Hey News Websites: Stories Are Threads
September 15, 2008 at 7:53 pm | Posted in Hypertext, RSS, XML Syndication | Leave a commentI’d like to rant about something only spuriously connected to topics my group covers (finding the single version of truth among document versions and data, threaded discussions, tagging and hyperlinking, searching).
Every news story is a thread. It connects backward through history and will be updated with new information over time. Most news websites ignore threading and treat each story as a self-contained entity, frozen in time. At best, one gets links to a tag that yields a bucket of other stories related to a broad tag like “technology” or “Africa”. Consider a narrow story that will only produce a few articles, such as a missing boy story on CNN, a lawsuit involving a celebrity or official accused of doing something they deny, or an amazing breakthrough in cancer research that promises to yield new treatments. You often read the “introductory news” story, think to yourself you’d like to know how that turns out, and then never see the resolution because the next articles in the thread escape your attention. I suspect news outlets are partly to blame since they see the accusation or possibility itself as the story and then don’t care about the ending. After all, a possibility is what gets people talking around the water cooler. But for me, I’d like to just subscribe to that story and see the resolution when the ending is known.
When it relates to a titillating accusation that turns out to be false, this loose thread causes a great deal of harm. Studies of retractions have shown that almost no one sees or remembers the retraction, leaving the introductory news story as the sole impression on readers.

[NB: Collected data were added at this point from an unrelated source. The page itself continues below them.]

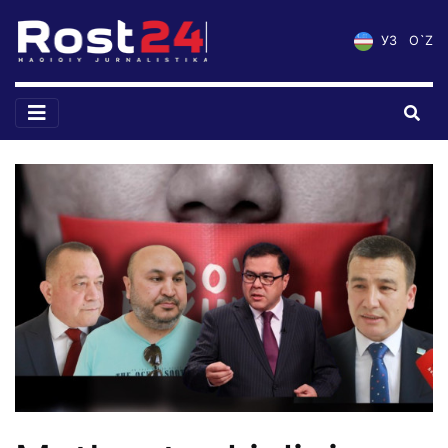
УЗ
O`Z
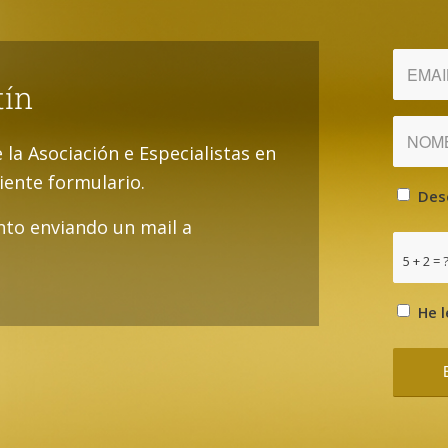
tín
e la Asociación e Especialistas en
uiente formulario.
Des
to enviando un mail a
5 + 2 = 
He l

If news sources provide metadata-based ways to subscribe to threads they have a better chance of keeping readers who may otherwise set up a Google alert using keywords that will catch stories in competing publications. This is a little more work, but not a lot. Journalists have to know the last story their publication published on their topic and would have no trouble pointing to it. The resulting timeline of articles on a story thread would be trivial to track and allow users to navigate with a little metadata.
This doesn’t just apply to current stories that I want to follow in the future, but also to stories in the past that come up in searches with no connection to their storyline. If I find an introductory story that’s 5 years old, how do I find out what happened next? My only chance is to wade through the noise in a full text search and hope I find it.

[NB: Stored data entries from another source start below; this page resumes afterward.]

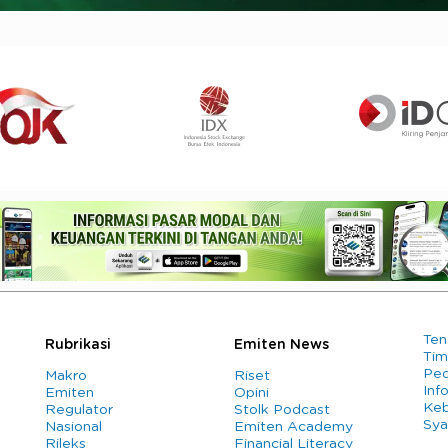
Ten
Rubrikasi
Emiten News
Tim
Ped
Makro
Riset
Info
Emiten
Opini
Keb
Regulator
Stolk Podcast
Sya
Nasional
Emiten Academy
Rileks
Financial Literacy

The closest I’ve found to this is The New York Times website. They show the historical thread as “past coverage” and the broader tags as “related searches”. The only omission is that one can subscribe to tags, but not the story thread, and that means they do not show up in “My NTY” as an increasingly personalized set of stories one is interested in. Here’s what it looks like – this is the bottom of a story called “Corzine Proposes Steep Rise in Tolls“.
So, news organizations:
- Understand that stories are threads
- Add metatags that help your journalists and the readers to follow the threads over time
- Enable searches to find the most recent update on a story, not just a list based on a relevance calculation of how often the search terms were used in each article or a list sorted in reverse by time but including all the noise a full-text search tends to include
- Do periodic audits on loose threads to identify stories that need to be completed. Don’t leave readers hanging with just an introductory article written based on their potential interest
- Allow RSS/ATOM subscriptions to stories (specific stories, not category tags) so readers can follow them. Maybe readers will be less likely to cancel a subscription when they know how many story threads of personal interest will be cut. And they will be more likely to return to your publication to find out what happens rather than finding its continuance in your competitor’s publication.
- A side benefit of connecting articles into a story thread is that if a mistake is made (such as giving the wrong name of someone convicted of something – oops), you have a better chance to properly informing your readers and minimizing the damage (to the innocent person and your company in the inevitable lawsuit) if you make it very easy for readers to find follow-up stories which may contain corrections
Removing the RSS Blinders
May 9, 2008 at 10:15 am | Posted in Attention Management, News readers, RSS, XML Syndication | Leave a commentMichael Sampson pointed to an interesting article in the Venture Chronicles on The Future of RSS which hones in on a fault of RSS (or “opportunity” depending on if you’re a glass half-full kinda person). According to Jeff Nolan:
Basically the entire RSS market has been built around a use mode of subscribe-then-read, and that is likely to continue as an exclusive model for many users or in parallel to other use modes. The weakness in this approach is that you only know what you know, as in you have know about a feed before you can subscribe to it… and I generally work off the approach that it’s far more likely that the best content on any keyword is not necessarily found in my OPML.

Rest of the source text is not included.